Analgesic efficacy of median nerve stimulation in mice with chemotherapy-induced peripheral neuropathymodulation of brain-derived neurotrophic factor expression.
Objective: Chemotherapeutic agents such as docetaxel (DTX) can trigger chemotherapy-induced peripheral neuropathy (CIPN), which is characterized by unbearable pain. This study was designed to investigate the analgesic effect and related neuronal mechanism of low-frequency median nerve stimulation (LFMNS) on DTX-induced tactile hypersensitivity in mice.

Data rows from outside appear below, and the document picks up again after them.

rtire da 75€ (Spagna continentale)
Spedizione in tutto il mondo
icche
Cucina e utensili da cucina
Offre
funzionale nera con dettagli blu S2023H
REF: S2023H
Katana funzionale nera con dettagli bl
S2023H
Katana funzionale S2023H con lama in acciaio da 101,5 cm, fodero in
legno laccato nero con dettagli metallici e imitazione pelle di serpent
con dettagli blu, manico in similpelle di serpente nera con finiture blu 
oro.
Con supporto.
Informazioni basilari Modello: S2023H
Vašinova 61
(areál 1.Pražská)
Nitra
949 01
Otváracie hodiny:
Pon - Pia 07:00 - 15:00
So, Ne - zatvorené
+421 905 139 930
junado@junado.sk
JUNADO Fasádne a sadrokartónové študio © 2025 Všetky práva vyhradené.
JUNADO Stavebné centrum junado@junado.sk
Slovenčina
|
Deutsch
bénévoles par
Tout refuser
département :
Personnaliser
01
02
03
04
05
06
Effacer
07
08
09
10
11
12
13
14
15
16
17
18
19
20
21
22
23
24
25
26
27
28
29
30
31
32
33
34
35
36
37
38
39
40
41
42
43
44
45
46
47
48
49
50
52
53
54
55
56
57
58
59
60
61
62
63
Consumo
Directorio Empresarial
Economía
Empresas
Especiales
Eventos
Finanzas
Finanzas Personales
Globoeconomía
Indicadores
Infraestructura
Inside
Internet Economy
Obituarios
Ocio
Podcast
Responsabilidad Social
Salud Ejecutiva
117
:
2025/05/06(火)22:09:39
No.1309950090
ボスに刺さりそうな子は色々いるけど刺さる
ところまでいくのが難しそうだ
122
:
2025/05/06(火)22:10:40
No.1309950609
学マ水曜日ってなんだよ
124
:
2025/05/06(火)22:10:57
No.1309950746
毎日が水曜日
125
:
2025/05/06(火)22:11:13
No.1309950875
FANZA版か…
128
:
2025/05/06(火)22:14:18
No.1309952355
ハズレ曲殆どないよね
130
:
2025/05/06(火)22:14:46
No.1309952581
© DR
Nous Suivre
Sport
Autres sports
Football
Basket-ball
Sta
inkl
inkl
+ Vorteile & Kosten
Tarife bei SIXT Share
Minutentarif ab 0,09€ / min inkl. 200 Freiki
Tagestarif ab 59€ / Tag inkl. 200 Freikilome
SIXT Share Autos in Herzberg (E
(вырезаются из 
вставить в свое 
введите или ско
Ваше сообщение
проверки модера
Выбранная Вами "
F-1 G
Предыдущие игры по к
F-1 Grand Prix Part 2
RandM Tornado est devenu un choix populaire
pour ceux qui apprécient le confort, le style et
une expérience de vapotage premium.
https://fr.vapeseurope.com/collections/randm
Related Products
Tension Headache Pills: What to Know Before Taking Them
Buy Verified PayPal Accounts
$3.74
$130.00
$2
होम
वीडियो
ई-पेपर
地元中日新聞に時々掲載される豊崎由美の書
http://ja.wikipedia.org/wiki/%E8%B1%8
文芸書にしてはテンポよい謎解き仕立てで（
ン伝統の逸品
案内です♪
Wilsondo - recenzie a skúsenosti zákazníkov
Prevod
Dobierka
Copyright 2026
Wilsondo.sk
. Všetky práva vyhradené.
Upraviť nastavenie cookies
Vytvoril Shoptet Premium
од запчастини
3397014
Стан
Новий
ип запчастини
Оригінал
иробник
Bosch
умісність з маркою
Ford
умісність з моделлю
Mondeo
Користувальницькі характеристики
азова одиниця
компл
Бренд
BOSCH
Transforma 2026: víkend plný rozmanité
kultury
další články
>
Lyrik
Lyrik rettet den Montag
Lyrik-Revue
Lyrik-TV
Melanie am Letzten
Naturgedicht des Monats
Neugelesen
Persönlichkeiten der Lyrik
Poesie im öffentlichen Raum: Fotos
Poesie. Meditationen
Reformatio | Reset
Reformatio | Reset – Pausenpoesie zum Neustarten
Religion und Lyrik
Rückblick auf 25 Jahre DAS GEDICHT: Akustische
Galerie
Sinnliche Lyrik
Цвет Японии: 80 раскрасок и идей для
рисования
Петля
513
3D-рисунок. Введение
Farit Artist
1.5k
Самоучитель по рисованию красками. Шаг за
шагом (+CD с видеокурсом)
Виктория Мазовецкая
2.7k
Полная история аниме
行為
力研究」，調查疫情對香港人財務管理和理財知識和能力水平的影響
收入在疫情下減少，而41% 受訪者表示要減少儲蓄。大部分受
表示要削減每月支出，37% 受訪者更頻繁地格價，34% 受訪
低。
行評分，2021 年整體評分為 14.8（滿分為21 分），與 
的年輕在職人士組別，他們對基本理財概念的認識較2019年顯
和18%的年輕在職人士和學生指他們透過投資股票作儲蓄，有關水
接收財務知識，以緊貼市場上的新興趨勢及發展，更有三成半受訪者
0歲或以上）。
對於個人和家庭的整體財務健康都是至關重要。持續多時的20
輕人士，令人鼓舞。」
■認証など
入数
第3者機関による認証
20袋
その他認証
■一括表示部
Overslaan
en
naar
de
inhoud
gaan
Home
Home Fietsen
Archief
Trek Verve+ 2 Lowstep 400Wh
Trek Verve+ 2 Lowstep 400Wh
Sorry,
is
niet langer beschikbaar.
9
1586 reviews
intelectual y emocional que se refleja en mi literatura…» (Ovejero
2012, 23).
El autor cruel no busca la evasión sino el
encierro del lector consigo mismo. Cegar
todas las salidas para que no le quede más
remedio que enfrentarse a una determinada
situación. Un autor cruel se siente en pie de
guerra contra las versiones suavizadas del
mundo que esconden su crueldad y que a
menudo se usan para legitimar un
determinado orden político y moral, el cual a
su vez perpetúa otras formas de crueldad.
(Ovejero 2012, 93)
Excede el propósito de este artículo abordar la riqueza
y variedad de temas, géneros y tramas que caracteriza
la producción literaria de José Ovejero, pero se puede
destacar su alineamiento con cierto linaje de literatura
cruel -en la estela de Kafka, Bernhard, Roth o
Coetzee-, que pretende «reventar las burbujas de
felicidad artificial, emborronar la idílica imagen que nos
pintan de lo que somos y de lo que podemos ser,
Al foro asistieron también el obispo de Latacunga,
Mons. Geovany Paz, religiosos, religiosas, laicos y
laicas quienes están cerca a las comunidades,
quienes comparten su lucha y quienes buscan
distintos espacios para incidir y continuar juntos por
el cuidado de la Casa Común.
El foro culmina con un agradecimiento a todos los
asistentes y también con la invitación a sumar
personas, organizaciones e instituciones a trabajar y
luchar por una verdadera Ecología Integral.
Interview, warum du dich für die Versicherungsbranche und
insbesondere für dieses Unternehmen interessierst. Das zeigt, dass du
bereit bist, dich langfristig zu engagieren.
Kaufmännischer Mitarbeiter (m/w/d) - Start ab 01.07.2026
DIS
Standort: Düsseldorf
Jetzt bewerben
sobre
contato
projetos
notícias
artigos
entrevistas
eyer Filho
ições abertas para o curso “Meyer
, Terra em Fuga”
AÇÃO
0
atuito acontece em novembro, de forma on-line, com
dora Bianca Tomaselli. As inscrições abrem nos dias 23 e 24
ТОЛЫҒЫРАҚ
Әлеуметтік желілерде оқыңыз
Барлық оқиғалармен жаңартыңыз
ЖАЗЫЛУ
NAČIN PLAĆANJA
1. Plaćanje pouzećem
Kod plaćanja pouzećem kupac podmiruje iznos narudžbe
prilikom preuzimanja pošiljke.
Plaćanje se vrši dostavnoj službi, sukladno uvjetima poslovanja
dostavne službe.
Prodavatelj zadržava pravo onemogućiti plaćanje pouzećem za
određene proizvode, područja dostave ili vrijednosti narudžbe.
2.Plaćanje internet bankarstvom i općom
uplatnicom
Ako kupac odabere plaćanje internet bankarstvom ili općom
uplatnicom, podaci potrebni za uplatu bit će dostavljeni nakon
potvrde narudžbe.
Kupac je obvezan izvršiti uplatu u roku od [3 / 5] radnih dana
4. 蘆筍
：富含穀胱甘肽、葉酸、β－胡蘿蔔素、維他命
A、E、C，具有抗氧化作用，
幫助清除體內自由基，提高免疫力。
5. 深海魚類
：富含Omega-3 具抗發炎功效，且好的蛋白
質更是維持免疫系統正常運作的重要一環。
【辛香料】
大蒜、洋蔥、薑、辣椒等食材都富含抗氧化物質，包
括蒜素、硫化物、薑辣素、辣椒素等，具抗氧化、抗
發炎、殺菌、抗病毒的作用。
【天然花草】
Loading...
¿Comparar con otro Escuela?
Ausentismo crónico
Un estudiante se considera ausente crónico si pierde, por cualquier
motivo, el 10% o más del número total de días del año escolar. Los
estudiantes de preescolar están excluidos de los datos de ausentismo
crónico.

Methods: To produce CIPN, DTX was administered intraperitoneally 4 times, once every 2 d, to male ICR mice. LFMNS was performed on the wrist area, and the pain response was measured using von Frey filaments on both hind paws. Western blot and immunofluorescence staining were performed using dorsal root ganglion and spinal cord samples to measure the expression of brain-derived neurotrophic factor (BDNF).
Results: Repeated LFMNS significantly attenuated the DTX-induced abnormal sensory response and suppressed the enhanced expression of BDNF in the DRG neurons and spinal dorsal area.
Conclusions: LFMNS might be an effective non-pharmaceutical option for treating patients suffering from CIPN regulating the expression of peripheral and central BDNF.